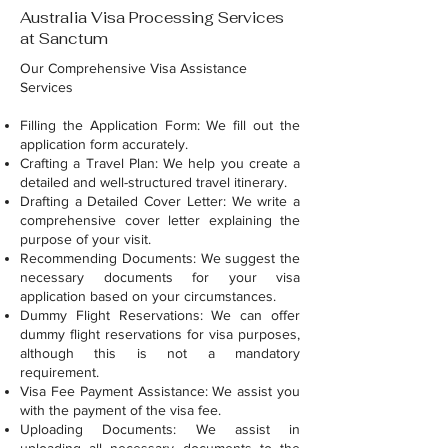
Australia Visa Processing Services
at Sanctum
Our Comprehensive Visa Assistance
Services
Filling the Application Form: We fill out the
application form accurately.
Crafting a Travel Plan: We help you create a
detailed and well-structured travel itinerary.
Drafting a Detailed Cover Letter: We write a
comprehensive cover letter explaining the
purpose of your visit.
Recommending Documents: We suggest the
necessary documents for your visa
application based on your circumstances.
Dummy Flight Reservations: We can offer
dummy flight reservations for visa purposes,
although this is not a mandatory
requirement.
Visa Fee Payment Assistance: We assist you
with the payment of the visa fee.
Uploading Documents: We assist in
----
#### TASK TO CARRY OUT:
Write the records out exactly once more, leaving off the pictures.

#### RESULT FOR THIS EXERCISE:
Australia Visa Processing Services
at Sanctum
Our Comprehensive Visa Assistance
Services
Filling the Application Form: We fill out the
application form accurately.
Crafting a Travel Plan: We help you create a
detailed and well-structured travel itinerary.
Drafting a Detailed Cover Letter: We write a
comprehensive cover letter explaining the
purpose of your visit.
Recommending Documents: We suggest the
necessary documents for your visa
application based on your circumstances.
Dummy Flight Reservations: We can offer
dummy flight reservations for visa purposes,
although this is not a mandatory
requirement.
Visa Fee Payment Assistance: We assist you
with the payment of the visa fee.
Uploading Documents: We assist in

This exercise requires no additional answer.